Affordable Healthcare
Perhaps his biggest headache at the moment has to do with the Affordable Care Act. DeVries says in principle, he wants health care for everyone. But right now, the premiums are not affordable enough for his people or for him. And because he has 56 employees, he’s just over the threshold of 50 that requires him to comply.
“There’s been other farms that have laid off people until they get to 49 so they don’t have to deal with this,” he says. He has tried to make it work, but with employee contributions at $100 and his portion at $300, it’s too expensive for the majority on his farm.
“What corners are we going to cut to make this work? The quicker this affordable healthcare thing gets changed into something that’s usable, the better off all of us will be.”
He surveyed his workers and says about 20 percent agreed to sign up for insurance, but he can’t find a company to take them on.

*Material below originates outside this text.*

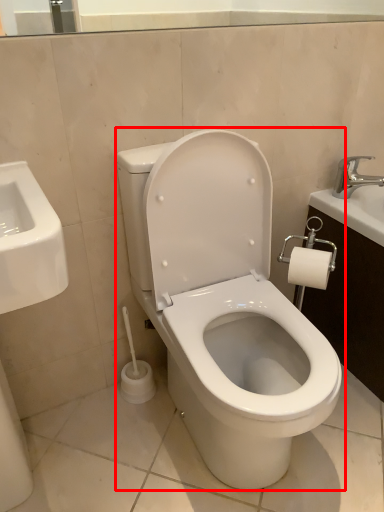 Question: From the image's perspective, considering the relative positions of toilet (annotated by the red box) and tap in the image provided, where is toilet (annotated by the red box) located with respect to the staircase?

Choices:
 (A) above
 (B) below

Answer: (B)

“And so we have no option but to take the penalty,” he says. “This needs to be fixed and it needs to be fixed very soon.”
Even though Trump says throwing out Obamacare is one of the first things he would do, Devries says he feels like he doesn’t have an option.
Earlier in the race, the Republican presidential candidate that most interested him was Ohio governor John Kasich. He’s also keeping a close eye on Speaker of the House Paul Ryan. But he’s voting for Clinton.
As an independent, he says he can only hope that if she wins, she’ll include a bunch of Republicans in her cabinet and bring more bipartisanship into making sure federal programs such as the Affordable Care Act work better for small businesses like his.
He says finding that balance will allow farmers like him to continue as stewards of the rich Skagit soil he’s so fond of.
“We need to take good care of it and appreciate it and we need to pass it on to future generations. Because farming is a long-term proposition,” he says. ”Each generation gets to build on what the last one left them.”